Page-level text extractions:
· · · · · · ·
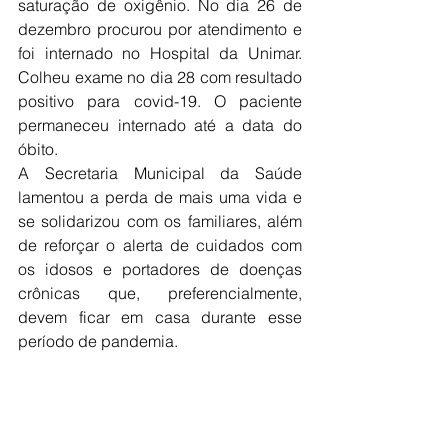
saturação de oxigênio. No dia 26 de 
dezembro procurou por atendimento e 
foi internado no Hospital da Unimar. 
Colheu exame no dia 28 com resultado 
positivo para covid-19. O paciente 
permaneceu internado até a data do 
óbito.
A Secretaria Municipal da Saúde 
lamentou a perda de mais uma vida e 
se solidarizou com os familiares, além 
de reforçar o alerta de cuidados com 
os idosos e portadores de doenças 
crônicas que, preferencialmente, 
devem ficar em casa durante esse 
período de pandemia.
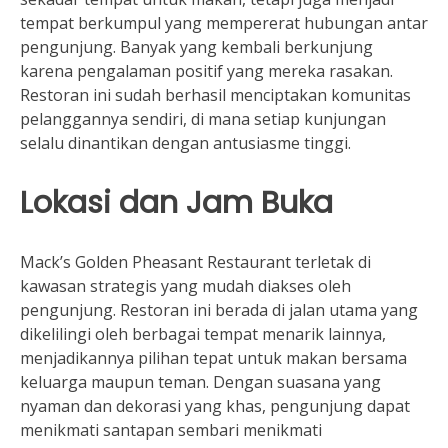
tempat berkumpul yang mempererat hubungan antar
pengunjung. Banyak yang kembali berkunjung
karena pengalaman positif yang mereka rasakan.
Restoran ini sudah berhasil menciptakan komunitas
pelanggannya sendiri, di mana setiap kunjungan
selalu dinantikan dengan antusiasme tinggi.
Lokasi dan Jam Buka
Mack’s Golden Pheasant Restaurant terletak di
kawasan strategis yang mudah diakses oleh
pengunjung. Restoran ini berada di jalan utama yang
dikelilingi oleh berbagai tempat menarik lainnya,
menjadikannya pilihan tepat untuk makan bersama
keluarga maupun teman. Dengan suasana yang
nyaman dan dekorasi yang khas, pengunjung dapat
menikmati santapan sembari menikmati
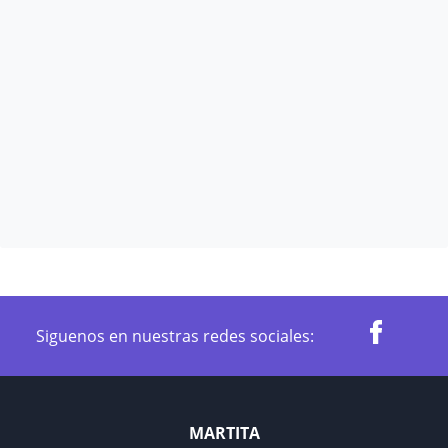
Siguenos en nuestras redes sociales:
MARTITA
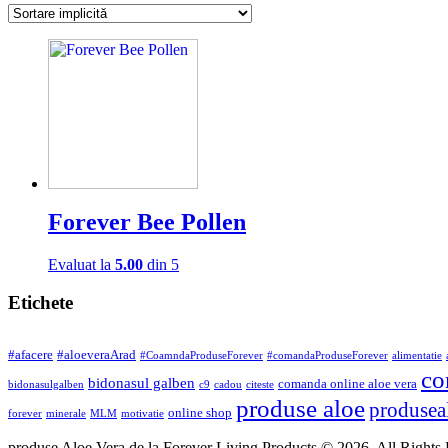
Forever Bee Pollen
Evaluat la
5.00
din 5
Etichete
#afacere
#aloeveraArad
#CoamndaProduseForever
#comandaProduseForever
alimentatie
co
bidonasul galben
comanda online aloe vera
bidonasulgalben
c9
cadou
citeste
produse aloe
produsea
online shop
forever
minerale
MLM
motivatie
produse Aloe Vera de la Forever Living Products © 2026. All Rights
· · · · · · ·
YOUR INSTRUCTIONS »
Pictures stay out, but every record above is to be returned exactly.

OUTPUT BELOW »
saturação de oxigênio. No dia 26 de 
dezembro procurou por atendimento e 
foi internado no Hospital da Unimar. 
Colheu exame no dia 28 com resultado 
positivo para covid-19. O paciente 
permaneceu internado até a data do 
óbito.
A Secretaria Municipal da Saúde 
lamentou a perda de mais uma vida e 
se solidarizou com os familiares, além 
de reforçar o alerta de cuidados com 
os idosos e portadores de doenças 
crônicas que, preferencialmente, 
devem ficar em casa durante esse 
período de pandemia.
tempat berkumpul yang mempererat hubungan antar
pengunjung. Banyak yang kembali berkunjung
karena pengalaman positif yang mereka rasakan.
Restoran ini sudah berhasil menciptakan komunitas
pelanggannya sendiri, di mana setiap kunjungan
selalu dinantikan dengan antusiasme tinggi.
Lokasi dan Jam Buka
Mack’s Golden Pheasant Restaurant terletak di
kawasan strategis yang mudah diakses oleh
pengunjung. Restoran ini berada di jalan utama yang
dikelilingi oleh berbagai tempat menarik lainnya,
menjadikannya pilihan tepat untuk makan bersama
keluarga maupun teman. Dengan suasana yang
nyaman dan dekorasi yang khas, pengunjung dapat
menikmati santapan sembari menikmati
Siguenos en nuestras redes sociales:
MARTITA
Forever Bee Pollen
Evaluat la
5.00
din 5
Etichete
#afacere
#aloeveraArad
#CoamndaProduseForever
#comandaProduseForever
alimentatie
co
bidonasul galben
comanda online aloe vera
bidonasulgalben
c9
cadou
citeste
produse aloe
produsea
online shop
forever
minerale
MLM
motivatie
produse Aloe Vera de la Forever Living Products © 2026. All Rights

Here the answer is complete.